Ad agency spoof ‘Exfearential’ parodies creative industry reliance upon scare tactic campaigns
By Rich Leigh on Saturday, November 16, 2013
Toronto-based creative agency john st. – responsible for last year’s BUYRAL and 2011’s Catvertising spoof ads – is back, with another dig at the creative industry – Exfearential.

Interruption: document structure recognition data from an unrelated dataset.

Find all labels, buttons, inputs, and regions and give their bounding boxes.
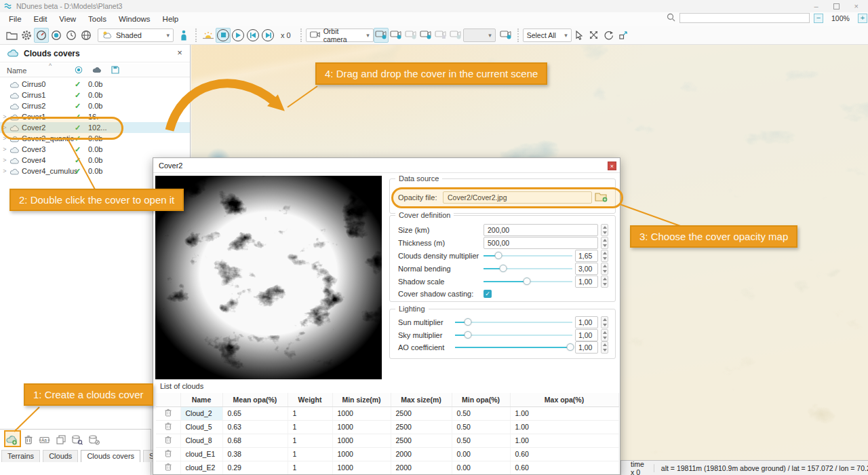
speedometer-button[interactable] xyxy=(34,28,49,43)
sky-multiplier-spinner[interactable] xyxy=(601,329,608,341)
camera-mode-dropdown[interactable]: Orbit camera ▾ xyxy=(306,28,374,42)
tree-item-cirrus2[interactable]: Cirrus2 ✓ 0.0b xyxy=(0,100,190,111)
sun-multiplier-value[interactable]: 1,00 xyxy=(575,316,598,328)
trash-icon[interactable] xyxy=(156,447,180,461)
expander-icon[interactable]: > xyxy=(0,146,9,153)
settings-gear-button[interactable] xyxy=(19,28,34,43)
cover-shadow-casting-checkbox[interactable]: ✓ xyxy=(484,290,492,298)
tab-terrains[interactable]: Terrains xyxy=(1,450,40,462)
shadow-scale-slider[interactable] xyxy=(484,276,572,288)
stop-button[interactable] xyxy=(216,28,231,43)
ao-coefficient-slider[interactable] xyxy=(455,341,572,354)
size-spinner[interactable] xyxy=(601,224,608,236)
camera-target-button[interactable] xyxy=(418,28,433,43)
table-row[interactable]: Cloud_2 0.65 1 1000 2500 0.50 1.00 xyxy=(156,406,618,420)
dialog-title-bar[interactable]: Cover2 xyxy=(153,158,620,173)
ao-coefficient-spinner[interactable] xyxy=(601,341,608,354)
trash-icon[interactable] xyxy=(156,406,180,420)
play-button[interactable] xyxy=(231,28,245,43)
camera-lock-button[interactable] xyxy=(448,28,463,43)
record-target-button[interactable] xyxy=(49,28,64,43)
open-folder-button[interactable] xyxy=(4,28,19,43)
column-name[interactable]: Name xyxy=(7,66,26,75)
trash-icon[interactable] xyxy=(156,434,180,447)
menu-file[interactable]: File xyxy=(3,14,28,24)
tree-item-cirrus0[interactable]: Cirrus0 ✓ 0.0b xyxy=(0,79,190,90)
select-mode-dropdown[interactable]: Select All ▾ xyxy=(523,28,572,42)
camera-remove-button[interactable] xyxy=(389,28,403,43)
camera-disabled-button[interactable] xyxy=(403,28,418,43)
slider-thumb[interactable] xyxy=(524,278,531,285)
delete-button[interactable] xyxy=(24,435,33,446)
panel-splitter[interactable] xyxy=(0,429,151,430)
bending-spinner[interactable] xyxy=(601,263,608,275)
camera-info-button[interactable] xyxy=(498,28,513,43)
rotate-button[interactable] xyxy=(601,28,616,43)
sunrise-button[interactable] xyxy=(201,28,216,43)
step-back-button[interactable] xyxy=(245,28,260,43)
column-header[interactable]: Min opa(%) xyxy=(452,393,510,406)
camera-save-button[interactable] xyxy=(433,28,448,43)
column-header[interactable]: Min size(m) xyxy=(332,393,391,406)
close-button[interactable]: × xyxy=(854,2,859,10)
camera-add-button[interactable] xyxy=(374,28,389,43)
render-mode-dropdown[interactable]: Shaded ▾ xyxy=(98,28,174,42)
slider-thumb[interactable] xyxy=(566,343,574,351)
tab-clouds-covers[interactable]: Clouds covers xyxy=(81,450,140,462)
shadow-scale-value[interactable]: 1,00 xyxy=(575,276,598,288)
tree-item-cover3[interactable]: > Cover3 ✓ 0.0b xyxy=(0,144,190,155)
globe-button[interactable] xyxy=(79,28,94,43)
column-header[interactable]: Max opa(%) xyxy=(510,393,618,406)
rename-button[interactable]: Aa xyxy=(39,436,50,446)
shadow-scale-spinner[interactable] xyxy=(601,276,608,288)
slider-thumb[interactable] xyxy=(495,252,502,259)
sun-multiplier-spinner[interactable] xyxy=(601,316,608,328)
thickness-input[interactable]: 500,00 xyxy=(484,237,598,249)
scale-button[interactable] xyxy=(616,28,631,43)
maximize-button[interactable] xyxy=(833,3,840,10)
tree-column-header[interactable]: Name ^ xyxy=(0,64,190,77)
database-search-button[interactable] xyxy=(72,435,83,446)
table-row[interactable]: Cloud_5 0.63 1 1000 2500 0.50 1.00 xyxy=(156,420,618,434)
menu-edit[interactable]: Edit xyxy=(28,14,54,24)
column-header[interactable]: Max size(m) xyxy=(391,393,452,406)
avatar-person-button[interactable] xyxy=(176,28,191,43)
column-header[interactable]: Weight xyxy=(288,393,332,406)
database-edit-button[interactable] xyxy=(89,435,100,446)
tab-clouds[interactable]: Clouds xyxy=(43,450,78,462)
menu-tools[interactable]: Tools xyxy=(82,14,113,24)
tree-item-cirrus1[interactable]: Cirrus1 ✓ 0.0b xyxy=(0,90,190,100)
menu-view[interactable]: View xyxy=(53,14,82,24)
column-cloud-icon[interactable] xyxy=(92,66,101,75)
ao-coefficient-value[interactable]: 1,00 xyxy=(575,341,598,354)
move-expand-button[interactable] xyxy=(587,28,601,43)
duplicate-button[interactable] xyxy=(56,435,66,446)
panel-close-icon[interactable]: × xyxy=(175,48,184,58)
history-clock-button[interactable] xyxy=(64,28,79,43)
slider-thumb[interactable] xyxy=(465,331,472,339)
zoom-in-button[interactable]: + xyxy=(858,14,867,23)
expander-icon[interactable]: > xyxy=(0,168,9,174)
density-value[interactable]: 1,65 xyxy=(575,250,598,262)
slider-thumb[interactable] xyxy=(465,318,472,326)
minimize-button[interactable]: – xyxy=(814,2,818,10)
sun-multiplier-slider[interactable] xyxy=(455,316,572,328)
column-header[interactable]: Name xyxy=(180,393,222,406)
search-input[interactable] xyxy=(679,13,810,23)
dialog-close-button[interactable]: × xyxy=(608,162,616,170)
sky-multiplier-slider[interactable] xyxy=(455,329,572,341)
density-slider[interactable] xyxy=(484,250,572,262)
column-enabled-icon[interactable] xyxy=(75,66,83,75)
menu-windows[interactable]: Windows xyxy=(113,14,157,24)
density-spinner[interactable] xyxy=(601,250,608,262)
column-save-icon[interactable] xyxy=(111,66,119,75)
sky-multiplier-value[interactable]: 1,00 xyxy=(575,329,598,341)
slider-thumb[interactable] xyxy=(499,265,507,272)
bending-value[interactable]: 3,00 xyxy=(575,263,598,275)
table-row[interactable]: cloud_E1 0.38 1 1000 2000 0.00 0.60 xyxy=(156,447,618,461)
column-header[interactable]: Mean opa(%) xyxy=(222,393,288,406)
select-cursor-button[interactable] xyxy=(572,28,587,43)
camera-preset-dropdown[interactable]: ▾ xyxy=(463,28,496,42)
menu-help[interactable]: Help xyxy=(157,14,185,24)
trash-icon[interactable] xyxy=(156,420,180,434)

‘Most ads are dramatic’, creative director Chris Hirsch explains, ‘we want them to be traumatic’:
The seemingly-serious parody self-promotional video (just take a look at the YouTube comments, not that they should perhaps be used as a metric to determine overall public intelligence) takes satirical potshots at well-known campaigns, including LG’s end of the world ‘prank’, the recent apparently actor-laden telepathic stunt for the Carrie remake, Pepsi’s Nascar driver test drive and a number of others.
The fake campaigns in Exfearential include a woman’s baby being stolen – a parody of a Nivea’s deodorant stunt where members of the public were pranked into believing they were wanted suspects – and a home invasion that is reminiscent of Carlsberg’s friendship test.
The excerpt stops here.